Peloton, a popular New York-based at-home fitness company, has also been involved in patent disputes with rivals, including Flywheel and NordicTrack maker iFit.
Venice, California-based Mad Dogg, known for its «Spinning» bikes, sued Peloton last year for allegedly infringing two of its patents related to «the world’s first touch-screen display-controlled indoor cycling bike,» which included «instructor-led coaching» videos and heart-rate training.
In February, Peloton told the Marshall, Texas court that the Mad Dogg patents, granted in 2017 and 2018, were unenforceable because they related to the abstract idea of «providing instruction for using an exercise bike.»
That same month, Peloton also asked the U.S. Patent and Trademark Office to cancel Mad Dogg’s federal trademarks for «Spin» and «Spinning,» arguing they had become generic.
Gilstrap agreed on Wednesday that the patents’ alleged innovation of using a computer on a bike to simulate an instructor’s class and store workout information wasn’t patent eligible.
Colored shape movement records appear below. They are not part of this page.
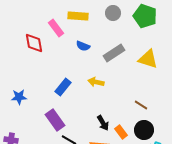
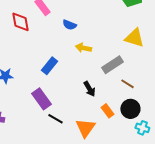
gray rectangle: (114, 53) -> (112, 65), moved
yellow arrow: (96, 82) -> (83, 48), moved
black arrow: (103, 123) -> (89, 89), moved

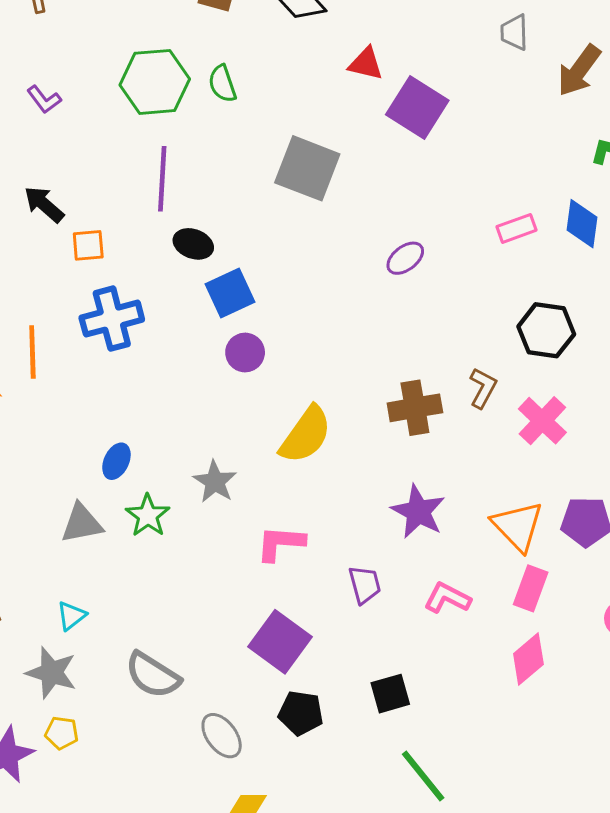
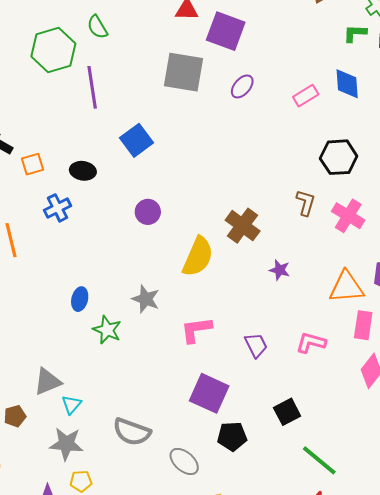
green semicircle: (222, 84) -> (97, 27), moved
gray square: (307, 168) -> (184, 72), moved
purple line: (162, 179) -> (92, 87), moved
black ellipse: (193, 244) -> (83, 171), moved
purple ellipse: (405, 258) -> (242, 86), moved
blue square: (230, 293) -> (137, 140), moved
blue cross: (112, 319) -> (58, 208), size x0.7
brown cross: (415, 408) -> (243, 226), moved, turned -32
purple star: (418, 512) -> (280, 270), moved, size x0.6
gray triangle: (82, 523) -> (47, 382), moved
orange triangle: (518, 526) -> (346, 287), turned -39

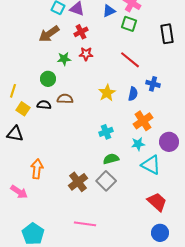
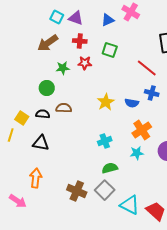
green square: (129, 24) -> (110, 50), moved
red cross: (81, 32) -> (80, 41), turned 32
red line: (130, 60) -> (147, 68), moved
yellow line: (13, 91) -> (11, 135), moved
blue semicircle: (133, 94) -> (132, 103), turned 88
black triangle: (15, 134) -> (41, 143), moved
cyan triangle: (151, 165) -> (130, 205), moved
brown cross: (78, 182) -> (77, 191), turned -30

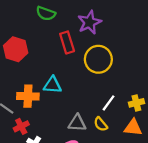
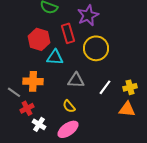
red hexagon: (16, 49) -> (39, 39), moved
cyan triangle: (53, 85) -> (55, 57), moved
gray triangle: (77, 123) -> (76, 80), moved
yellow semicircle: (101, 124) -> (69, 106), moved

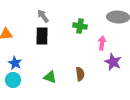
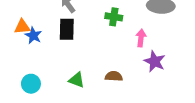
blue star: (15, 63) -> (33, 35), moved
brown semicircle: (80, 74) -> (114, 76), turned -80

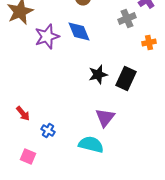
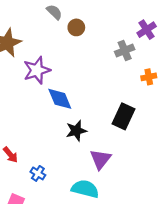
blue diamond: (79, 32) -> (60, 99), moved
black star: (98, 74) -> (76, 131), moved

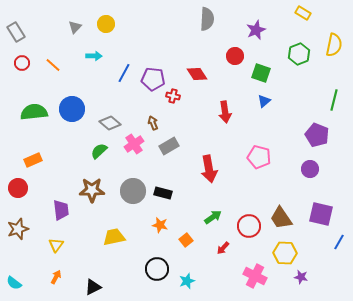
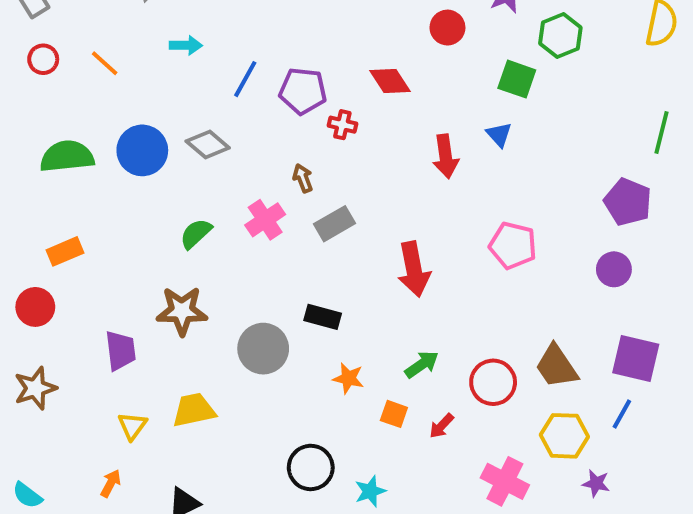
green hexagon: (299, 54) -> (560, 35), moved
red circle: (235, 56) -> (447, 28), moved
blue triangle: (264, 101) -> (499, 135), moved, turned -32
gray diamond: (110, 123) -> (208, 144), moved
gray circle: (133, 191) -> (263, 349), moved
orange star: (160, 225) -> (348, 378), moved
yellow trapezoid: (114, 237) -> (194, 410), moved
orange square: (186, 240) -> (394, 414), moved, turned -32
blue line: (339, 242) -> (622, 414), moved
yellow triangle: (56, 245) -> (132, 426), moved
Simulating a cycling class is an abstract idea, and Mad Dogg didn’t show that the invention included a patentable improvement to computer functioning, Gilstrap said.
Gilstrap also said Mad Dogg didn’t demonstrate that the patents contained an inventive concept that would save them.
The case is Mad Dogg Athletics Inc v. Peloton Interactive Inc, U.S. District Court for the Eastern District of Texas, No. 2:20-cv-00382.